[ad_1]
Cumhurbaşkanı Erdoğan, BM Genel Sekreteri Antonio Guterres’i “istenmeyen adam” ilan eden İsrail’e karşı gösterdiği tepkilerle adeta uluslararası ilişkilerin yeni tanımını yapıyor. Hani derler ya, “Hadi gel Gezi Parkı’nda çay içelim,” bu sefer “Hadi gel, BM’ye gelemezsin,” diyor. “Sen kim oluyorsun Guterres?” sorusuyla sahalara iniyor. Sanırsınız, bir Futbol maçı izliyoruz, penaltı bekliyor ama Guterres’in topu oyuna sokma hakkı iptal.

Erdoğan, İsrail’in Gazze’ye, ardından Lübnan’a yönelmesinin ardındaki “provokatif” planları anlatırken, “Bu plan Kudüs ile vadedilmiş topraklarla bağlantılı!” diyor. Yani, uçakta gidip giderken haritaya bakmaya gerek yok, “Kahin olmaya gerek yok!” demesi, sanki herkesin bu siyasetin Satranç tahtasında kaç parmak önde durduğunu bildiğine dair bir inanç besliyor. Ne de olsa tarih bilgisi uçsuz bucaksız, bu işin kökenini bilmeyen yoktur!

Erdoğan, Adana’daki TEKNOFEST’te, “Türkiye artık eski Türkiye değil” diyerek, geçmişten gelen gelenekleri tüylerini kabartarak yika yika geçmiş. O esnada, “Şakirpaşa kapandı mı açık mı?” tartışmasına ışık tutarken, “Emin olun daha hayati görevler icra edecek!” diyor. Şakirpaşa’yı, sanki öz kardeşiymiş gibi savunarak, “Hani şu kapandı denilen havaalanı,” desek yeridir.
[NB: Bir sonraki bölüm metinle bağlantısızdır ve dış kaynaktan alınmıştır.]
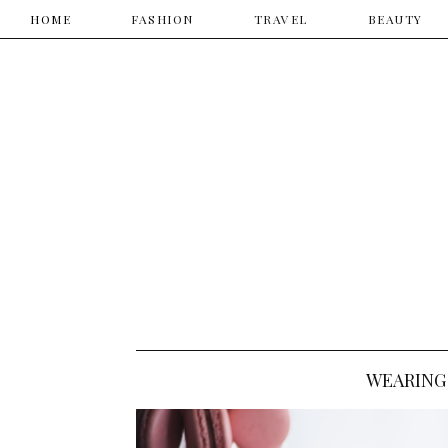
HOME
HOME
​FASHION
TRAVEL
​BEAUTY
WEARING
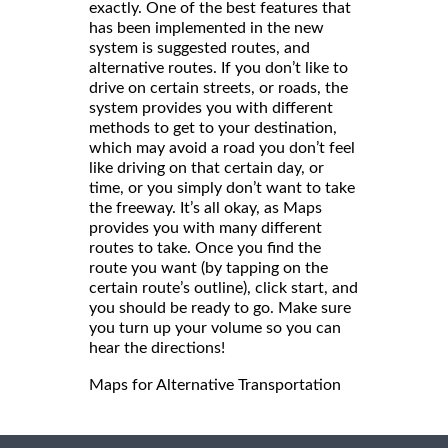
exactly. One of the best features that
has been implemented in the new
system is suggested routes, and
alternative routes. If you don’t like to
drive on certain streets, or roads, the
system provides you with different
methods to get to your destination,
which may avoid a road you don’t feel
like driving on that certain day, or
time, or you simply don’t want to take
the freeway. It’s all okay, as Maps
provides you with many different
routes to take. Once you find the
route you want (by tapping on the
certain route’s outline), click start, and
you should be ready to go. Make sure
you turn up your volume so you can
hear the directions!
Maps for Alternative Transportation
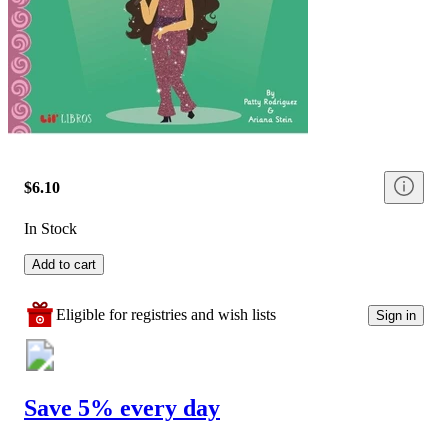
$6.10
In Stock
Add to cart
Eligible for registries and wish lists
Sign in
Save 5% every day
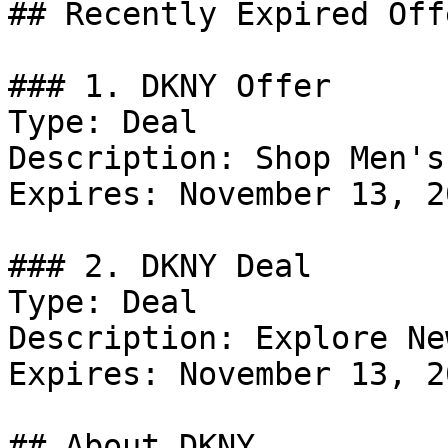
## Recently Expired Offe
### 1. DKNY Offer

Type: Deal

Description: Shop Men's
Expires: November 13, 20
### 2. DKNY Deal

Type: Deal

Description: Explore Ne
Expires: November 13, 20
## About DKNY
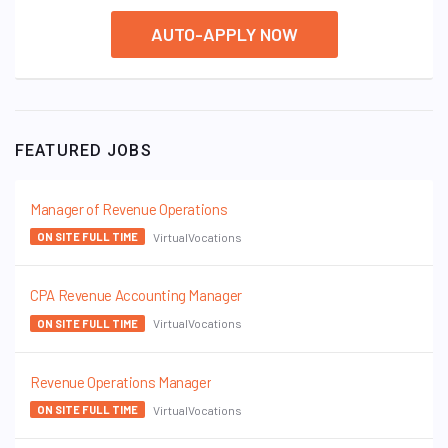
AUTO-APPLY NOW
FEATURED JOBS
Manager of Revenue Operations
VirtualVocations
ON SITE FULL TIME
CPA Revenue Accounting Manager
VirtualVocations
ON SITE FULL TIME
Revenue Operations Manager
VirtualVocations
ON SITE FULL TIME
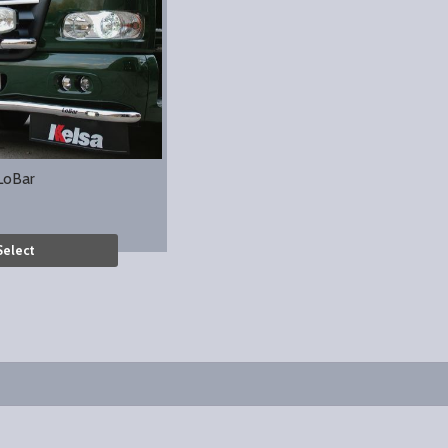
LoBar
Select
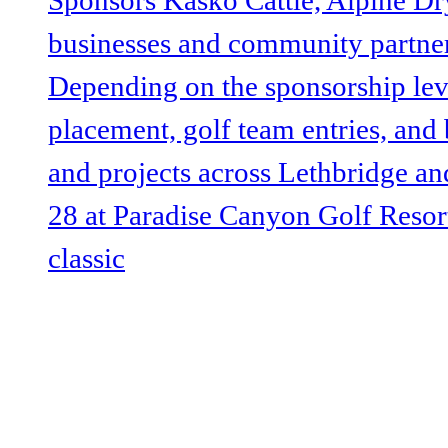
@lethbridgeUW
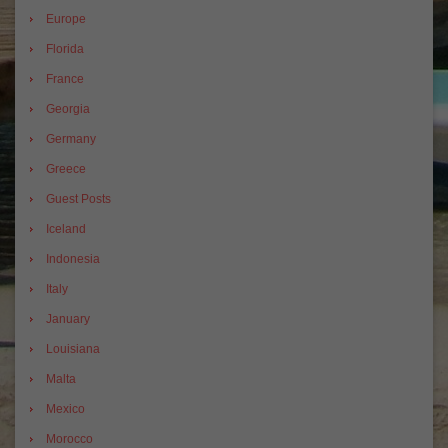
Europe
Florida
France
Georgia
Germany
Greece
Guest Posts
Iceland
Indonesia
Italy
January
Louisiana
Malta
Mexico
Morocco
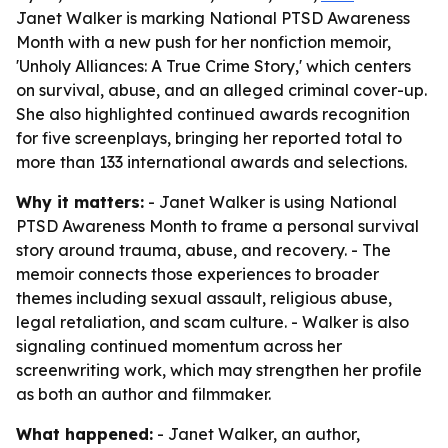
Janet Walker is marking National PTSD Awareness
Month with a new push for her nonfiction memoir,
'Unholy Alliances: A True Crime Story,' which centers
on survival, abuse, and an alleged criminal cover-up.
She also highlighted continued awards recognition
for five screenplays, bringing her reported total to
more than 133 international awards and selections.
Why it matters:
- Janet Walker is using National
PTSD Awareness Month to frame a personal survival
story around trauma, abuse, and recovery. - The
memoir connects those experiences to broader
themes including sexual assault, religious abuse,
legal retaliation, and scam culture. - Walker is also
signaling continued momentum across her
screenwriting work, which may strengthen her profile
as both an author and filmmaker.
What happened:
- Janet Walker, an author,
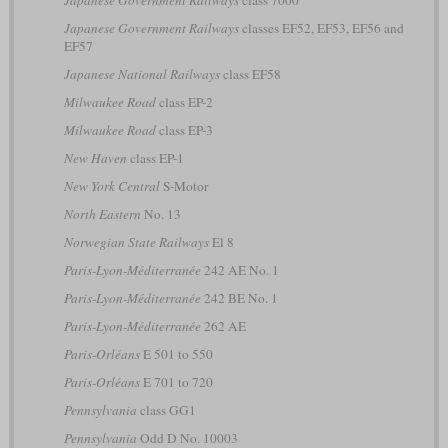
Japanese Government Railways
class 7000
Japanese Government Railways
classes EF52, EF53, EF56 and
EF57
Japanese National Railways
class EF58
Milwaukee Road
class EP-2
Milwaukee Road
class EP-3
New Haven
class EP-1
New York Central
S-Motor
North Eastern
No. 13
Norwegian State Railways
El 8
Paris-Lyon-Méditerranée
242 AE No. 1
Paris-Lyon-Méditerranée
242 BE No. 1
Paris-Lyon-Méditerranée
262 AE
Paris-Orléans
E 501 to 550
Paris-Orléans
E 701 to 720
Pennsylvania
class GG1
Pennsylvania
Odd D No. 10003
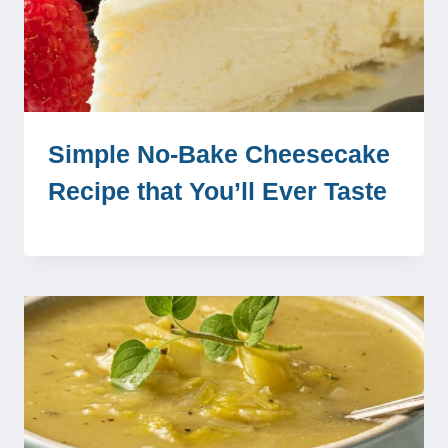
Simple No-Bake Cheesecake
Recipe that You’ll Ever Taste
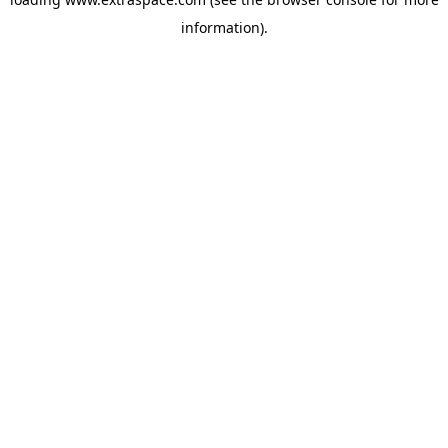
information)
.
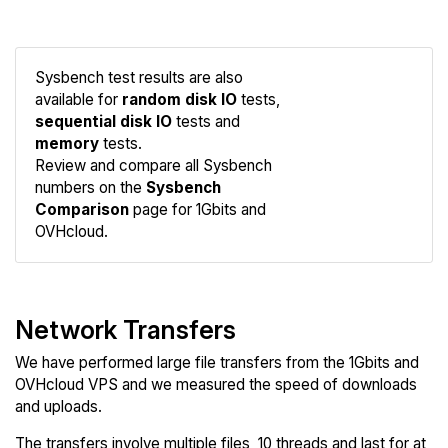
Sysbench test results are also
available for
random disk IO
tests,
sequential disk IO
tests and
memory
tests.
Compare
Review and compare all Sysbench
Sysbench
numbers on the
Sysbench
Comparison
page for 1Gbits and
OVHcloud.
Network Transfers
We have performed large file transfers from the 1Gbits and
OVHcloud VPS and we measured the speed of downloads
and uploads.
The transfers involve multiple files, 10 threads and last for at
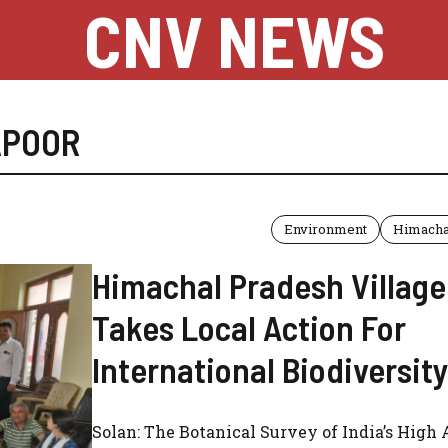
CNV NEWS
APOOR
Environment
Himacha
Himachal Pradesh Village
Takes Local Action For
International Biodiversit
Solan: The Botanical Survey of India’s High 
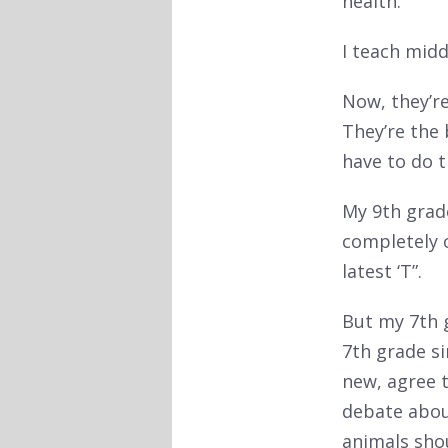
health.
I teach midd
Now, they’re
They’re the
have to do th
My 9th grad
completely o
latest ‘T”.
But my 7th g
7th grade si
new, agree t
debate abou
animals sho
Belli ki artık kapalı kapılar ardında kalmıyor.

Erdoğan, “Bugün gençler, Türkiye’nin umudusunuz!” dediğinde, sanki gençlerin hayalleri süzme yoğurtla hazırlanmış. Zorluklar karşısında yıkılmadan ayakta kalmanın altını çizerken, “Sabır acıdır ama meyvesi tatlıdır,” diye de ekliyor. Sanırsınız ki, ülkede sadece sabırlı gençler kalmış. Hayallerinin peşinden koşmaları isteniyor ama etrafında dönen ekonomik gerçekler ne olacak?

Sonra milli gelirde 1,1 trilyon doları aştık demez mi! Sanki düdük çalındı ve ekonomi sahasına indi. Neri Futbol? Hayır, bu politikanın sahası! “Yerimizde durmuyoruz, 50’den fazla ülkede İHA ve SİHA’larımızla fiyata sürükleyici bir serüven yaşıyoruz,” diyerek, aslında ne de olsa, düşmanına karşı bir mobilizasyon halinde olduklarını kasıt ediyor gibi.

Özdemir Bayraktar’ın hatırlatması da şaşırtıcı değil! Onun adını anmaktan çekinmiyor, çünkü onun çığır açan hayalleri sayesinde bu Türkiye’nin savunma sanayisi biraz da olsa havalanmış. “Sadece hayallerin peşinden koşun!” diyerek gençleri teşvik ediyor ama etrafındaki gerçeklerin kabus gibi dolandığını mı görecekler?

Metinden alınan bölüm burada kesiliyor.